Ruangan itu terbuka seperti raksasa yang membuka mulutnya. Kubah raksasa itu dipenuhi oleh ribuan tengkorak tersusun rapi, mata-soket mereka bercahaya biru. Di tengah ruangan, kolam lava biru mendidih dengan suara seperti ribuan orang berteriak dalam kesakitan. Tujuh pilar batu di sekelilingnya mengeluarkan cahaya ungu, menuliskan huruf-huruf berdarah di udara.

"Ini..." Lina tersedu, lututnya gemetar. "Ini bukan ruangan... ini... mulut neraka."

Penjaga tertua menjatuhkan diri, menyembah kolam lava. "Ruang Pemurnian. Tempat dimana Anak Cahaya... akan dimakan hidup-hidup."

Arman menarik pedangnya. "APA?!"

Tapi sudah terlambat. Oziel tiba-tiba terlempar dari gendongan Lina, tubuh kecilnya mengambang di udara. Cahaya dari matanya meledak, membentuk sayap-sayap api di punggungnya. Suaranya yang polos tiba-tiba berubah menjadi paduan suara mengerikan:

"AKU... DATANG..."

Cahaya bulan purnama yang masuk melalui lubang di langit-langit berubah menjadi merah tua, membentuk pilar darah yang menyatu dengan Oziel. Kolam lava biru mulai bergejolak ganas.

Sploosh!

Dari dalam lava, sesuatu muncul. Pertama tangan - besar, berkulit lava, dengan kuku-kuku panjang seperti pisau. Lalu tubuh... tubuh yang dipenuhi mata berkedip. Dan terakhir... wajah.

"ROH MERAPI..." Para Penjaga menjerit bersama, darah mengalir dari mata dan telinga mereka. "ENGKAU BANGUN!"

Wajah itu tersenyum, mulutnya terbuka menampilkan gigi-gigi runcing berdarah. Suaranya mengguncang jiwa:

"ANAK CAHAYA... AKHIRNYA KAU MEMENUHI JANJIMU."

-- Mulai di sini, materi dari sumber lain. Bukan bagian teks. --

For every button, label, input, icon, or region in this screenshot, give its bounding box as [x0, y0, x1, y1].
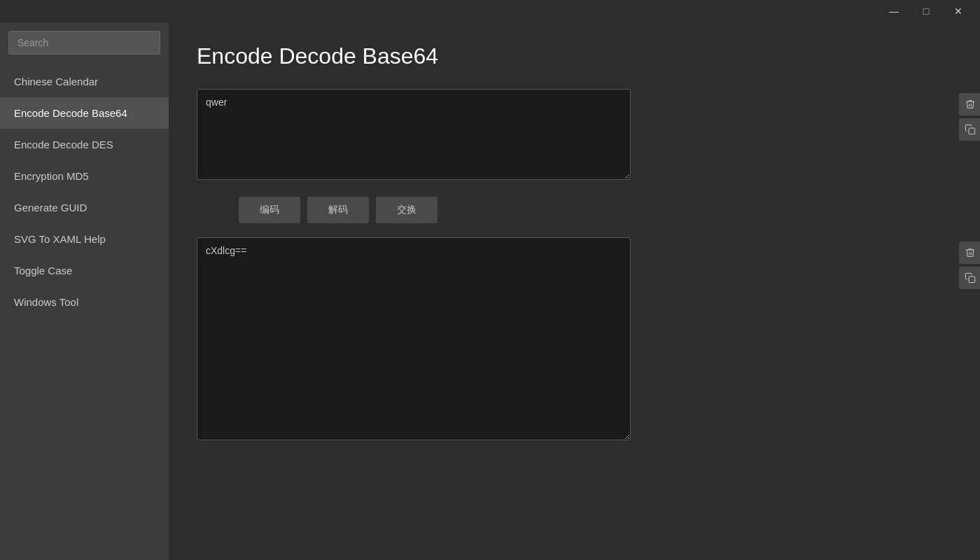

Oziel mengangkat tangan kecilnya, tapi yang keluar adalah cakar bersisik biru. Suara ribuan orang keluar dari mulutnya:

"AKU... SIAP... BERALIH..."

Lina menjerit histeris ketika melihat kulit Oziel mulai mengelupas, mengungkap sesuatu yang... bukan bayi di dalamnya. "APA YANG KALIAN LAKUKAN PADA ANAKKU?!"

Roh Merapi memandang Lina, matanya penuh lapar. "WANITA... DARAHMU... AKAN MEMBUKA GERBANG TERAKHIR."

Arman melompat, tapi tubuhnya tiba-tiba terbakar oleh cahaya dari pilar-pilar. Penjaga tertua menarik Lina dengan cakar berdarah:

"Kau adalah Kunci! Darah Penjaga terakhir!"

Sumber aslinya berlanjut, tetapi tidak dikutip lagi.